_What is being asked_: Read the data below line by line and copy each one with "make" in it.

◇ ◇ ◇

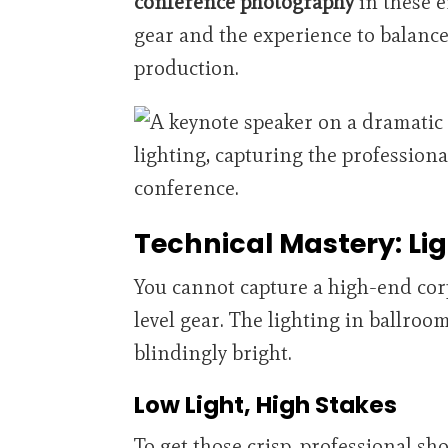
conference photography
in these 
gear and the experience to balance
production.
Technical Mastery: Li
You cannot capture a high-end cor
level gear. The lighting in ballroom
blindingly bright.
Low Light, High Stakes
To get those crisp, professional s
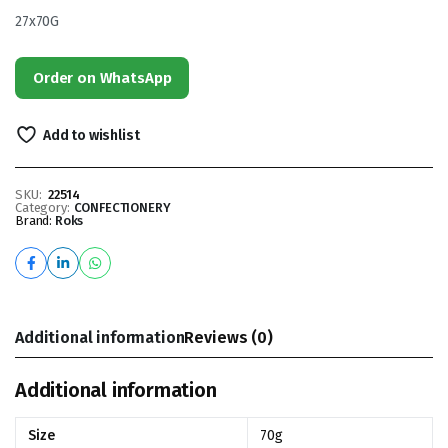
27x70G
Order on WhatsApp
Add to wishlist
SKU:
22514
Category:
CONFECTIONERY
Brand:
Roks
Additional information
Reviews (0)
Additional information
Size
70g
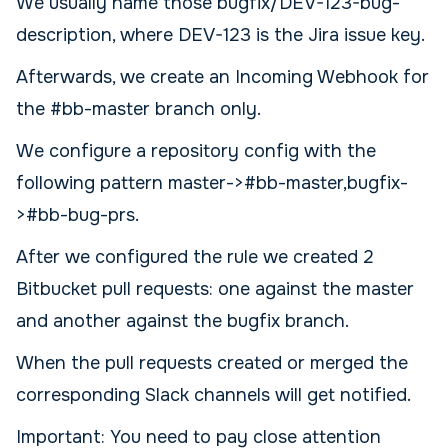
We usually name those bugfix/DEV-123-bug-
description, where DEV-123 is the Jira issue key.
Afterwards, we create an Incoming Webhook for
the #bb-master branch only.
We configure a repository config with the
following pattern master->#bb-master,bugfix-
>#bb-bug-prs.
After we configured the rule we created 2
Bitbucket pull requests: one against the master
and another against the bugfix branch.
When the pull requests created or merged the
corresponding Slack channels will get notified.
Important: You need to pay close attention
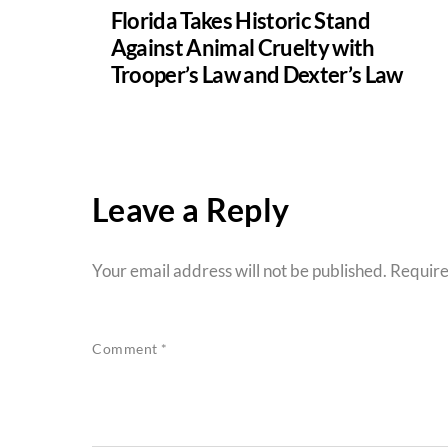
Florida Takes Historic Stand
Against Animal Cruelty with
Trooper’s Law and Dexter’s Law
Leave a Reply
Your email address will not be published.
Require
Comment
*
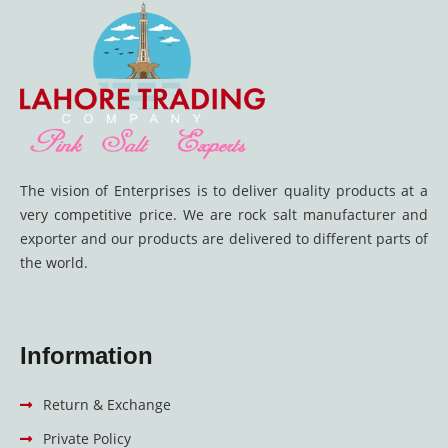
The vision of Enterprises is to deliver quality products at a
very competitive price. We are rock salt manufacturer and
exporter and our products are delivered to different parts of
the world.
Information
Return & Exchange
Private Policy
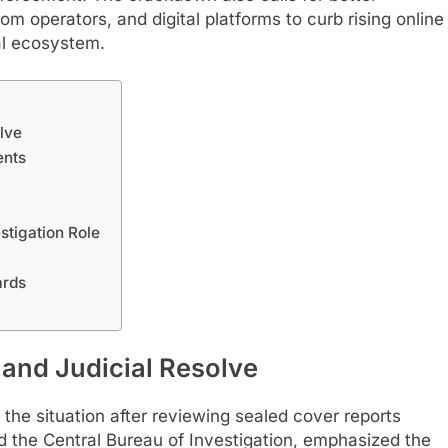
m operators, and digital platforms to curb rising online
al ecosystem.
lve
ents
estigation Role
ards
and Judicial Resolve
 the situation after reviewing sealed cover reports
d the Central Bureau of Investigation, emphasized the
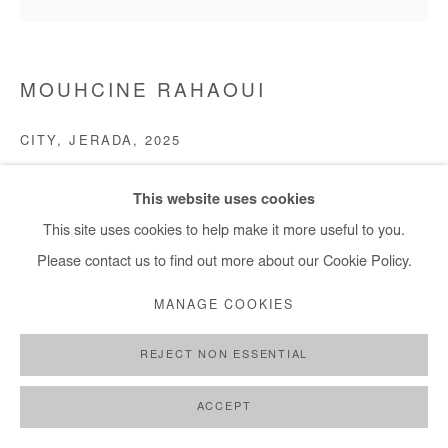
MOUHCINE RAHAOUI
CITY, JERADA
,
2025
Mixed media on mounted panel
This website uses cookies
Wax, charcoal, ash, rope, sand
This site uses cookies to help make it more useful to you.
150x150 cm / 59x59 in
Please contact us to find out more about our Cookie Policy.
ENQUIRE
MANAGE COOKIES
REJECT NON ESSENTIAL
SHARE
ACCEPT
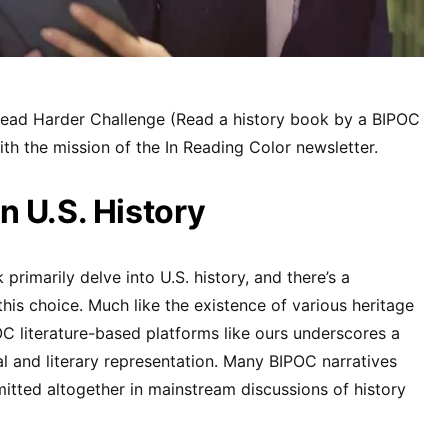
Read Harder Challenge (Read a history book by a BIPOC
ith the mission of the In Reading Color newsletter.
 U.S. History
 primarily delve into U.S. history, and there’s a
his choice. Much like the existence of various heritage
C literature-based platforms like ours underscores a
cal and literary representation. Many BIPOC narratives
itted altogether in mainstream discussions of history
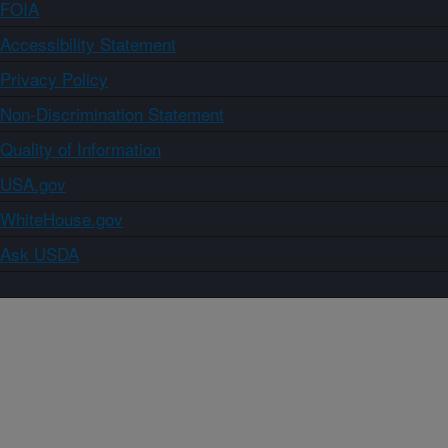
FOIA
Accessibility Statement
Privacy Policy
Non-Discrimination Statement
Quality of Information
USA.gov
WhiteHouse.gov
Ask USDA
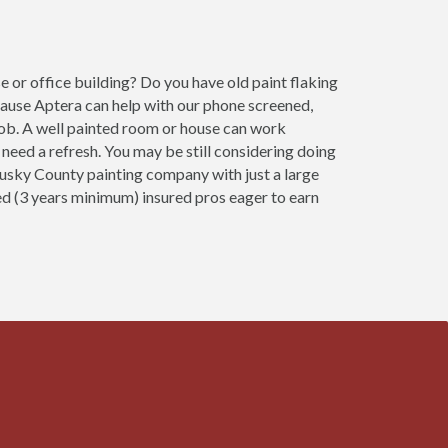
 or office building? Do you have old paint flaking
cause Aptera can help with our phone screened,
job. A well painted room or house can work
need a refresh. You may be still considering doing
ndusky County painting company with just a large
ced (3 years minimum) insured pros eager to earn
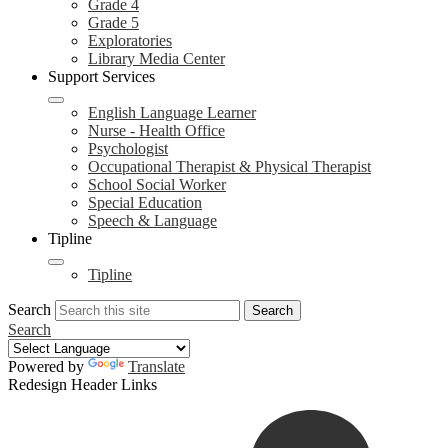
Grade 4
Grade 5
Exploratories
Library Media Center
Support Services
English Language Learner
Nurse - Health Office
Psychologist
Occupational Therapist & Physical Therapist
School Social Worker
Special Education
Speech & Language
Tipline
Tipline
Search
Search
Search
Powered by
Translate
Redesign Header Links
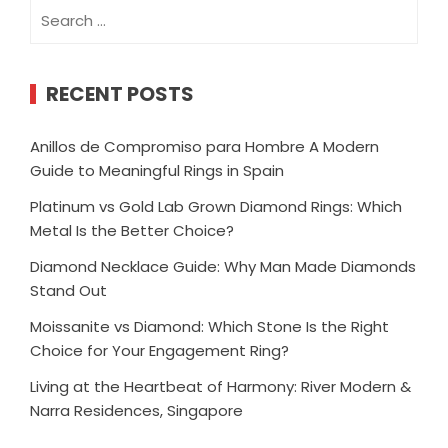
Search
for:
RECENT POSTS
Anillos de Compromiso para Hombre A Modern
Guide to Meaningful Rings in Spain
Platinum vs Gold Lab Grown Diamond Rings: Which
Metal Is the Better Choice?
Diamond Necklace Guide: Why Man Made Diamonds
Stand Out
Moissanite vs Diamond: Which Stone Is the Right
Choice for Your Engagement Ring?
Living at the Heartbeat of Harmony: River Modern &
Narra Residences, Singapore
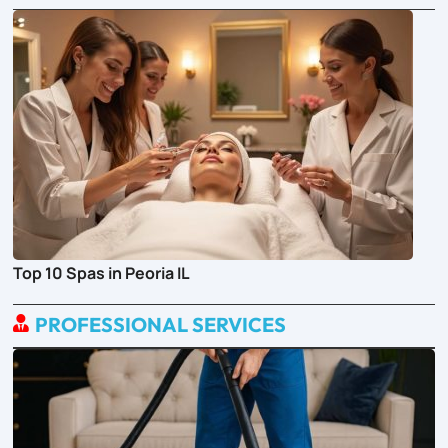
Top 10 Spas in Peoria IL
PROFESSIONAL SERVICES

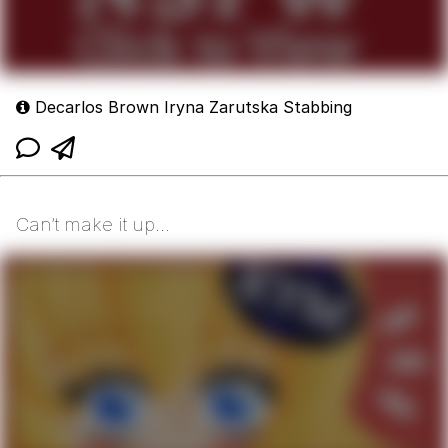
Decarlos Brown Iryna Zarutska Stabbing
Can’t make it up…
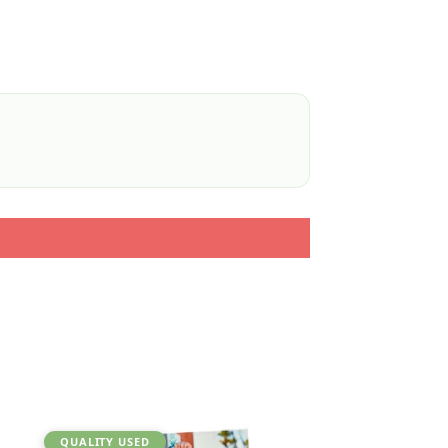
QUALITY USED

◇ ◇ ◇

_Answer section_:
This site uses cookies to help make it more useful to you.
Can’t make it up…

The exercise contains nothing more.